Under existing law, an employer may procure and use credit history information in a hiring or promotion decision only when it can show that the information is “job related for the position in question and consistent with business necessity.” 42 U.S.C. § 2000e-2(k)(1)(A)(I).  Employers must also comply with the Fair Credit Reporting Act, 15 U.S.C. § 1681 et seq., which requires them to provide a credit report and a notice of adverse action to an employee or potential employee before taking adverse action based on that report.  If the employee or potential employee believes that the report contains errors, he or she may dispute the accuracy of information on the report with the reporting agency within a statutorily defined time period.  Further, if the employee or potential employee believes the credit information is not job-related, he or she may challenge the employer’s use of that information with the Equal Employment Opportunity Commission (”EEOC”).

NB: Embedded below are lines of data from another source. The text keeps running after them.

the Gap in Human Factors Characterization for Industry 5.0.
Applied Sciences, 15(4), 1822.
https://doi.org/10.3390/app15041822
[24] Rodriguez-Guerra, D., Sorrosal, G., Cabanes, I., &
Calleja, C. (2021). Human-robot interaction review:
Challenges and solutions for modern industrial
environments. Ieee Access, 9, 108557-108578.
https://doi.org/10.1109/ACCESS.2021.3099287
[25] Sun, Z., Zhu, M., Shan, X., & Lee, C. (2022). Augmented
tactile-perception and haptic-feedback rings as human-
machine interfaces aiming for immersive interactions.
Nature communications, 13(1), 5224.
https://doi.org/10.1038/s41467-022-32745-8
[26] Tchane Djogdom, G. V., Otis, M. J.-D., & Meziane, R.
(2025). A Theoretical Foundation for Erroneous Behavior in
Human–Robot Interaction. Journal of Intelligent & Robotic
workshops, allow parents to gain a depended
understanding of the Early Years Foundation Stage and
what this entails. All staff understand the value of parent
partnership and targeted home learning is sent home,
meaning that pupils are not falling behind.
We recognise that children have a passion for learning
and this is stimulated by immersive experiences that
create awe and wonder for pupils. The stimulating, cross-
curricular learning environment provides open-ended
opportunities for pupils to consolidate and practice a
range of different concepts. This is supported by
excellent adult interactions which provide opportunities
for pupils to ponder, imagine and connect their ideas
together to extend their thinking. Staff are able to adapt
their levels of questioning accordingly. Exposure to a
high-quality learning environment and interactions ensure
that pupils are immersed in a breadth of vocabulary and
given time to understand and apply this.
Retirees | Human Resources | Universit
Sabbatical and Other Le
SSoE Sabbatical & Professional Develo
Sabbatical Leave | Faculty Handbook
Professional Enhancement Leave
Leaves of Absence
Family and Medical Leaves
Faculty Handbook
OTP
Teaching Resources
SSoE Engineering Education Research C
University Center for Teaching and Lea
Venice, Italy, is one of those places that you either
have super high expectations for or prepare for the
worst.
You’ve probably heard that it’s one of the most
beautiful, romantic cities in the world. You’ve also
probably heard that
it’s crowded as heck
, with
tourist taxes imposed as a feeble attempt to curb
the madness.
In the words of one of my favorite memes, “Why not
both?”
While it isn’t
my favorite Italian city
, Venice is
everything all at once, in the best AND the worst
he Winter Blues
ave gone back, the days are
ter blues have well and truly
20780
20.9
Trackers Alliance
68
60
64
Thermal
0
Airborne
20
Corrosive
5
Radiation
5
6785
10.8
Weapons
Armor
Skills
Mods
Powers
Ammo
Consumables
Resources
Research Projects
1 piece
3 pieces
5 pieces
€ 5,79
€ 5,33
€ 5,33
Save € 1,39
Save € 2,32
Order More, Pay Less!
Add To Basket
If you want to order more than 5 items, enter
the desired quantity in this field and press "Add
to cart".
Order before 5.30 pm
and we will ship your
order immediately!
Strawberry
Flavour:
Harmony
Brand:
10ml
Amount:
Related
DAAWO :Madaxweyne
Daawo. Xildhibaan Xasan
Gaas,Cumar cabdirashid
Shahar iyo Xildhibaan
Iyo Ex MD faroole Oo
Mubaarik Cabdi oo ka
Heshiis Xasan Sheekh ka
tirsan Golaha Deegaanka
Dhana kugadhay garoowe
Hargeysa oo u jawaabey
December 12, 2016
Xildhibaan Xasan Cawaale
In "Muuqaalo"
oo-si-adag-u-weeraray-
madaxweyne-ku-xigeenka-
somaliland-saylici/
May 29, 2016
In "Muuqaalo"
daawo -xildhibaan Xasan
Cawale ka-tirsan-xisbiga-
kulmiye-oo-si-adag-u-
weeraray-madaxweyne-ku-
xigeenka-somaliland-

The hearing was lively with representatives from both sides of the aisle along with a panel of witnesses who had opposing views on the proposed legislation.  Proponents of the bill argued generally that credit information is not indicative of a person’s integrity or ability to perform a certain job, and that the use of credit information in hiring has a disparate impact on blacks and other minorities who are statistically more likely than others to have poor credit.

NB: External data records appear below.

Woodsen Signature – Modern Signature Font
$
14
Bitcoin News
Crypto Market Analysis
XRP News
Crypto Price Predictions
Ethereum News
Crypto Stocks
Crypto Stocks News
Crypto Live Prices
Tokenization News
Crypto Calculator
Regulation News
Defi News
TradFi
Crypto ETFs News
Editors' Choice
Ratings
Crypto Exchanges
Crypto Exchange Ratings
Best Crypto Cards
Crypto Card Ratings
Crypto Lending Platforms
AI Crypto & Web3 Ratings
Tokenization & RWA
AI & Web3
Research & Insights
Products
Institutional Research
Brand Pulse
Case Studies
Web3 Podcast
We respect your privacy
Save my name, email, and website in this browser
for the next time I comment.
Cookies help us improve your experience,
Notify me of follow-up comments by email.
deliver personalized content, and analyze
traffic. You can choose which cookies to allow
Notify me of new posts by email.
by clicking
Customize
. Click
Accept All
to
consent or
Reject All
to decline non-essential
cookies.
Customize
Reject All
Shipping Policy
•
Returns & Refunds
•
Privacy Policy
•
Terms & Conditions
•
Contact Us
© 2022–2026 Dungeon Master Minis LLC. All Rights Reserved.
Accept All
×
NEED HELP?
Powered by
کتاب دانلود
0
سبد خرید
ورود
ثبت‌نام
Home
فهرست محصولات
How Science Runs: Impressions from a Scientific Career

“Using a job applicant’s credit history to deny employment is not fair because personal credit history is not an accurate predictor of job performance,” Representative Cohen said. “We should be doing everything in our power to help people find jobs during these tough economic times - not hinder them.” 

Opponents of the legislation, including the U.S. Chamber of Commerce, argued that credit information is a useful tool for employers and that the current laws sufficiently protect employers and employees alike.  Akin Gump’s Labor and Employment partner Don Livingston testified during the hearing on behalf of the U.S. Chamber of Commerce.

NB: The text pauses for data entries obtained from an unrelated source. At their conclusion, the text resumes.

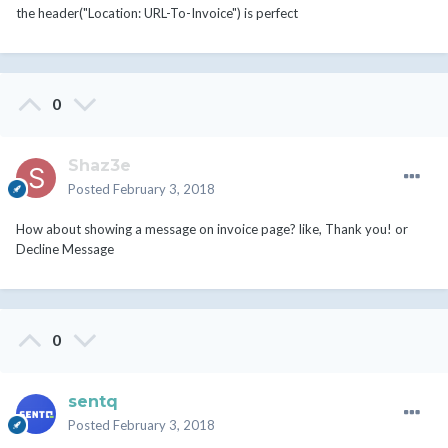
the header("Location: URL-To-Invoice") is perfect
0
Shaz3e
Posted
February 3, 2018
How about showing a message on invoice page? like, Thank you! or
Decline Message
0
sentq
Posted
February 3, 2018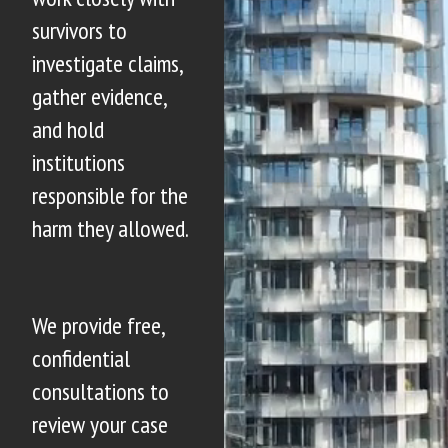
survivors to
investigate claims,
gather evidence,
and hold
institutions
responsible for the
harm they allowed.
We provide free,
confidential
consultations to
review your case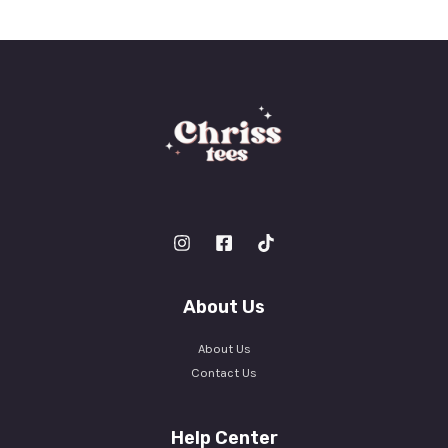
l
*
About Us
About Us
Contact Us
Help Center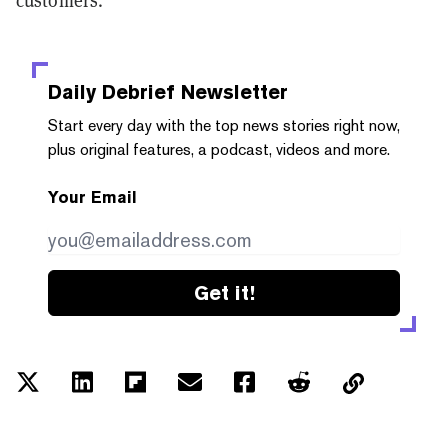
customers.
Daily Debrief
Newsletter
Start every day with the top news stories right now,
plus original features, a podcast, videos and more.
Your Email
Get it!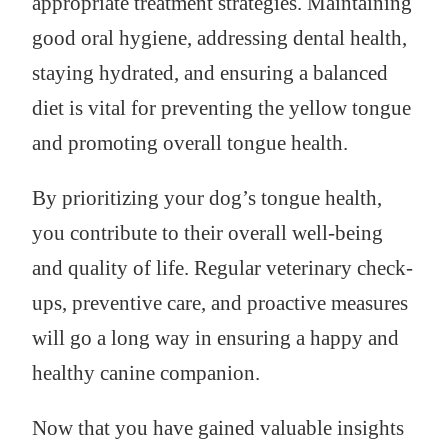
appropriate treatment strategies. Maintaining
good oral hygiene, addressing dental health,
staying hydrated, and ensuring a balanced
diet is vital for preventing the yellow tongue
and promoting overall tongue health.
By prioritizing your dog’s tongue health,
you contribute to their overall well-being
and quality of life. Regular veterinary check-
ups, preventive care, and proactive measures
will go a long way in ensuring a happy and
healthy canine companion.
Now that you have gained valuable insights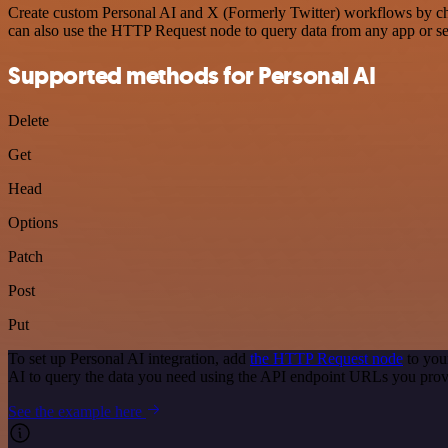
Create custom Personal AI and X (Formerly Twitter) workflows by choo
can also use the HTTP Request node to query data from any app or s
Supported methods for Personal AI
Delete
Get
Head
Options
Patch
Post
Put
To set up Personal AI integration, add
the HTTP Request node
to you
AI to query the data you need using the API endpoint URLs you prov
See the example here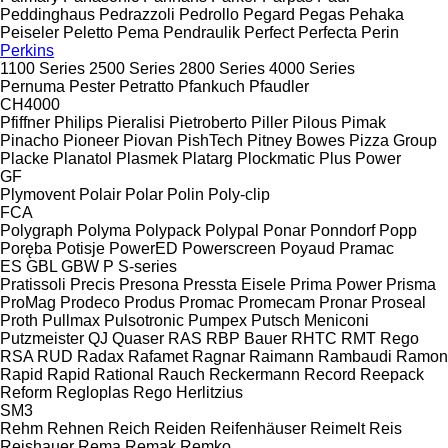
Peddinghaus
Pedrazzoli
Pedrollo
Pegard
Pegas
Pehaka
Peiseler
Peletto
Pema
Pendraulik
Perfect
Perfecta
Perin
Perkins
1100 Series
2500 Series
2800 Series
4000 Series
Pernuma
Pester
Petratto
Pfankuch
Pfaudler
CH4000
Pfiffner
Philips
Pieralisi
Pietroberto
Piller
Pilous
Pimak
Pinacho
Pioneer
Piovan
PishTech
Pitney Bowes
Pizza Group
Placke
Planatol
Plasmek
Platarg
Plockmatic
Plus Power
GF
Plymovent
Polair
Polar
Polin
Poly-clip
FCA
Polygraph
Polyma
Polypack
Polypal
Ponar
Ponndorf
Popp
Poręba
Potisje
PowerED
Powerscreen
Poyaud
Pramac
ES
GBL
GBW
P
S-series
Pratissoli
Precis
Presona
Pressta Eisele
Prima Power
Prisma
ProMag
Prodeco
Produs
Promac
Promecam
Pronar
Proseal
Proth
Pullmax
Pulsotronic
Pumpex
Putsch Meniconi
Putzmeister
QJ
Quaser
RAS
RBP Bauer
RHTC
RMT Rego
RSA
RUD
Radax
Rafamet
Ragnar
Raimann
Rambaudi
Ramon
Rapid
Rapid
Rational
Rauch
Reckermann
Record
Reepack
Reform
Regloplas
Rego Herlitzius
SM3
Rehm
Rehnen
Reich
Reiden
Reifenhäuser
Reimelt
Reis
Reishauer
Rema
Remak
Remko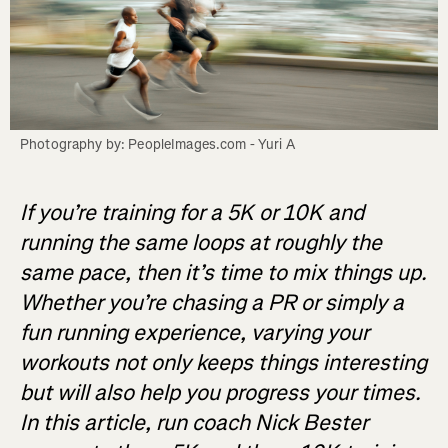
Photography by: PeopleImages.com - Yuri A
If you’re training for a 5K or 10K and
running the same loops at roughly the
same pace, then it’s time to mix things up.
Whether you’re chasing a PR or simply a
fun running experience, varying your
workouts not only keeps things interesting
but will also help you progress your times.
In this article, run coach Nick Bester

“Existing law provides the best method for ensuring that credit history information is used where justified and eschewed where it is not,” according to Mr. Livingston.  “The principles of equal employment opportunity have served well.  The proposed legislation will serve less well because, except in an artificially narrow set of circumstances, it would needlessly prevent employers from using credit checks that are justified by business necessity.”     

The bill has not yet been put to a formal vote.